My Trek to Alaska

Preparing for the Trip

After trying the van out on my trips to Sequoia and Yosemite National Parks here in California, I decided to fulfill, sooner rather than later, a long-standing desire to visit Alaska. As I was looking for an adventure, I plunged into planning and preparing for the trip. There was a lot of stuff to do just to get the house ready for my absence, much less planning the trip itself.

As might be expected, the departure date rushed up on me and I was very excited and filled with a variety of loose plans for the trip. The only two things I knew for sure was that I wanted to try to find the place my parents had lived in Alaska, called "the Butte", and I wanted to take the van on a ferry trip thru the Inside Passage. Oh, and I wanted to look at real estate along the way, for a potential vacation or 2nd home.

A host of secondary goals were also floating around ... visit the Kenai Peninsula, visit some friends-of-a-friend, see the famed Denali National Park, do something semi-extreme like a rafting trip or an airplane ride, and so on. I was all over the place researching things on the net. In addition, I had put a fair amount of effort into outfitting the van for the trip, including adding a bike rack and fixing some leaks in the water tanks, but I spent the most effort setting up a computer based navigation system.

It consisted of a tiny Fujitsu touch-screen laptop computer that I bought used on e-bay. It's 8x10x1", weighs about 1.4 lbs, with a 500Mhz processor, 256M of RAM, and a 20 gig HD. It's a cool little computer on it's own. To that I added the top of the line Garmin G60-CS handheld GPS unit. It has a color display that is easily readable in full daylight, can store gobs of detailed maps, runs for 24 hrs on 2 AA batteries, and is rugged and portable for hiking.

I loaded the computer up with all of the available Garmin and National Geographic Road and Topo maps for the entire trip.
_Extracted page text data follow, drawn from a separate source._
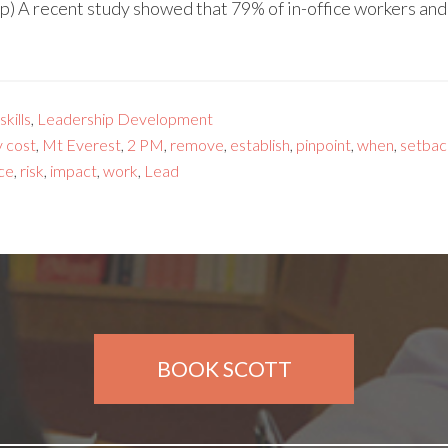
p) A recent study showed that 79% of in-office workers an
kills
,
Leadership Development
y cost
,
Mt Everest
,
2 PM
,
remove
,
establish
,
pinpoint
,
when
,
setbac
ce
,
risk
,
impact
,
work
,
Lead
BOOK SCOTT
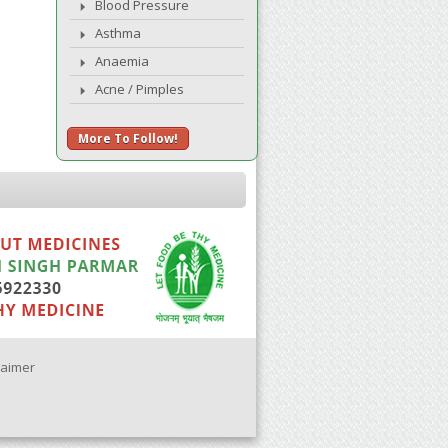
Blood Pressure
Asthma
Anaemia
Acne / Pimples
More To Follow!
laimer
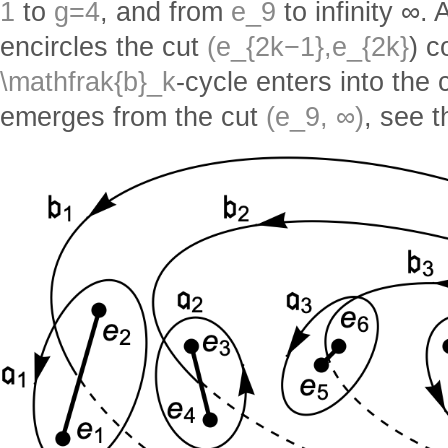
1
to
g=4
, and from
e_9
to infinity ∞.
encircles the cut
(e_{2k−1},e_{2k}
) c
\mathfrak{b}_k
-cycle enters into the 
emerges from the cut
(e_9, ∞)
, see t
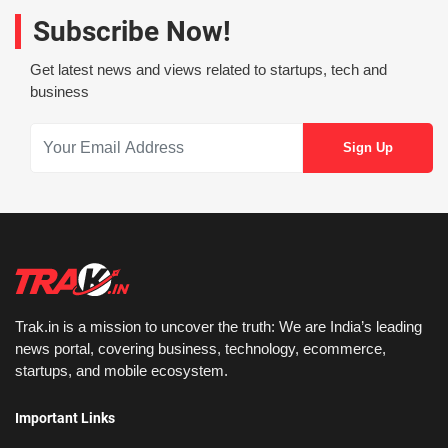
Subscribe Now!
Get latest news and views related to startups, tech and
business
Trak.in is a mission to uncover the truth: We are India’s leading
news portal, covering business, technology, ecommerce,
startups, and mobile ecosystem.
Important Links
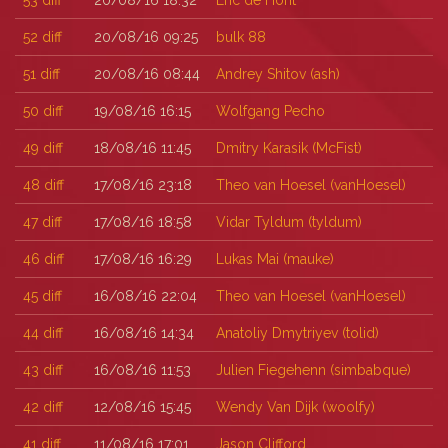
53
diff
20/08/16 18:32
Eric de Hont
52
diff
20/08/16 09:25
bulk 88
51
diff
20/08/16 08:44
Andrey Shitov (‎ash‎)
50
diff
19/08/16 16:15
Wolfgang Pecho
49
diff
18/08/16 11:45
Dmitry Karasik (‎McFist‎)
48
diff
17/08/16 23:18
Theo van Hoesel (‎vanHoesel‎)
47
diff
17/08/16 18:58
Vidar Tyldum (‎tyldum‎)
46
diff
17/08/16 16:29
Lukas Mai (‎mauke‎)
45
diff
16/08/16 22:04
Theo van Hoesel (‎vanHoesel‎)
44
diff
16/08/16 14:34
Anatoliy Dmytriyev (‎tolid‎)
43
diff
16/08/16 11:53
Julien Fiegehenn (‎simbabque‎)
42
diff
12/08/16 15:45
Wendy Van Dijk (‎woolfy‎)
41
diff
11/08/16 17:01
Jason Clifford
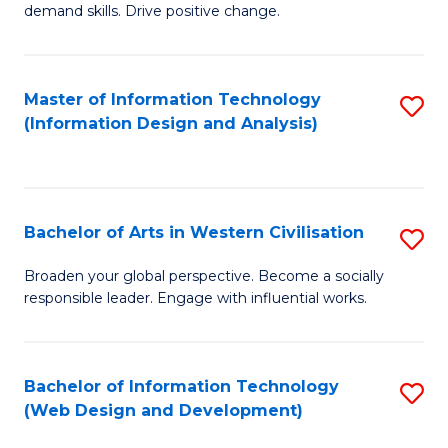
demand skills. Drive positive change.
in
Fi
Master of Information Technology
S
T
(Information Design and Analysis)
to
to
C
C
Fa
Fa
Bachelor of Arts in Western Civilisation
S
B
Broaden your global perspective. Become a socially
responsible leader. Engage with influential works.
of
Ar
in
Bachelor of Information Technology
S
(Web Design and Development)
W
to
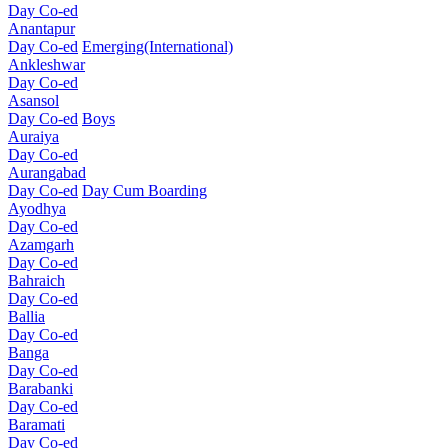
Day Co-ed
Anantapur
Day Co-ed
Emerging(International)
Ankleshwar
Day Co-ed
Asansol
Day Co-ed
Boys
Auraiya
Day Co-ed
Aurangabad
Day Co-ed
Day Cum Boarding
Ayodhya
Day Co-ed
Azamgarh
Day Co-ed
Bahraich
Day Co-ed
Ballia
Day Co-ed
Banga
Day Co-ed
Barabanki
Day Co-ed
Baramati
Day Co-ed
At any point I had the most detailed 1:24000 scale maps available anywhere right at my fingertips. As I drove the system kept a complete track of the trip, including bike rides and hikes, when I would take the handheld unit with me. It was really cool having that map up there in the front of the van, continuously showing my position and direction in realtime. The system allowed me to make much better travel decisions, especially allowing me to wander around on dirt roads in strange new lands and never get lost.

When I finally left San Diego, I set out with little in the way of a plan than an exciting sense of adventure and a full six weeks to get to Alaska and back!